Problem to solve — Could you write out the line containing "Voir tout le catalogue (107, 1355)" and all the lines below it in the data, exactly, through the final one and nothing else?

Records contained in a dataset:
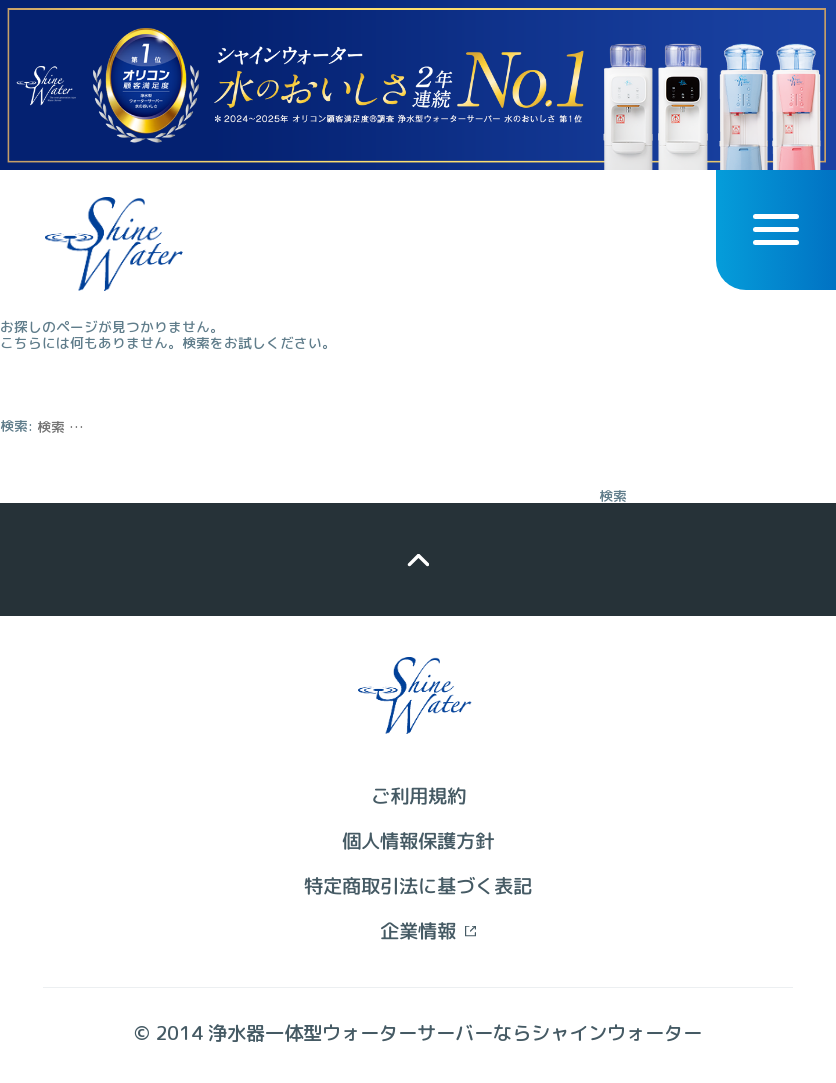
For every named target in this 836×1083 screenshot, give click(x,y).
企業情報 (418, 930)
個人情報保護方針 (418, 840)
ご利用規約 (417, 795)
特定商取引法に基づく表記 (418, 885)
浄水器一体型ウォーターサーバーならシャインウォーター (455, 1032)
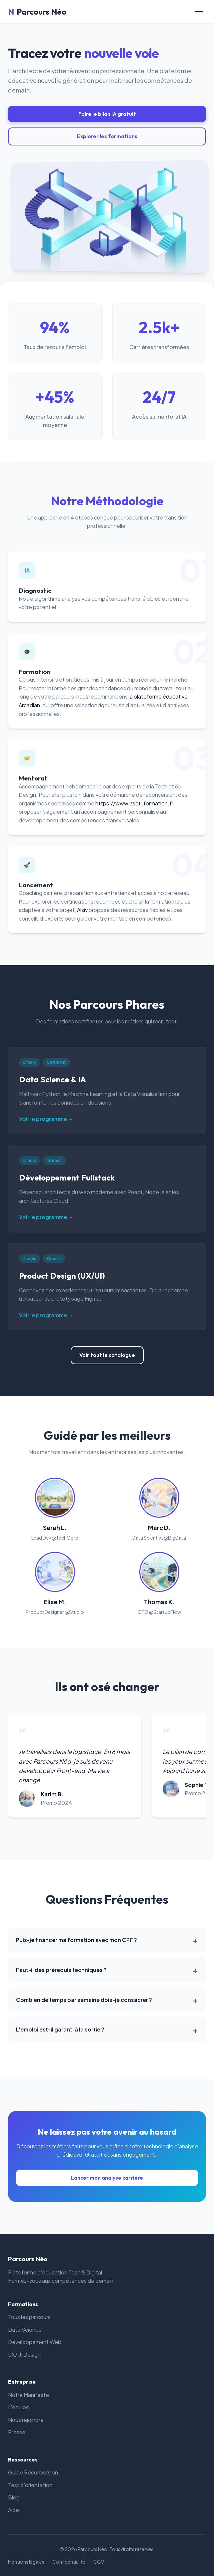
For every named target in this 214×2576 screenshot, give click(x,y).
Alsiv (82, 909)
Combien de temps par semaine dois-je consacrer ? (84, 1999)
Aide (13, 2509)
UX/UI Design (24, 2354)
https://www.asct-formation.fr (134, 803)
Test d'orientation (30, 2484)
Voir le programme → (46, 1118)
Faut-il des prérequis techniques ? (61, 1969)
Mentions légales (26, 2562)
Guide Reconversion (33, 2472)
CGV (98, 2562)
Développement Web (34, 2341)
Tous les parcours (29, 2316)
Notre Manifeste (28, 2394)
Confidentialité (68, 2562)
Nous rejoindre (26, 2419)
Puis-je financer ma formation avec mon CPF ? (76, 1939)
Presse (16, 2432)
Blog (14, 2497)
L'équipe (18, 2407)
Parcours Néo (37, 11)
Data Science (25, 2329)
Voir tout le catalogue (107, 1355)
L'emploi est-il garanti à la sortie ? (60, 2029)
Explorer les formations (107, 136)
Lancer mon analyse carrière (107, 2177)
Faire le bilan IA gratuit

Task solution —
Voir tout le catalogue (107, 1355)
L'emploi est-il garanti à la sortie ? (60, 2029)
Explorer les formations (107, 136)
Lancer mon analyse carrière (107, 2177)
Faire le bilan IA gratuit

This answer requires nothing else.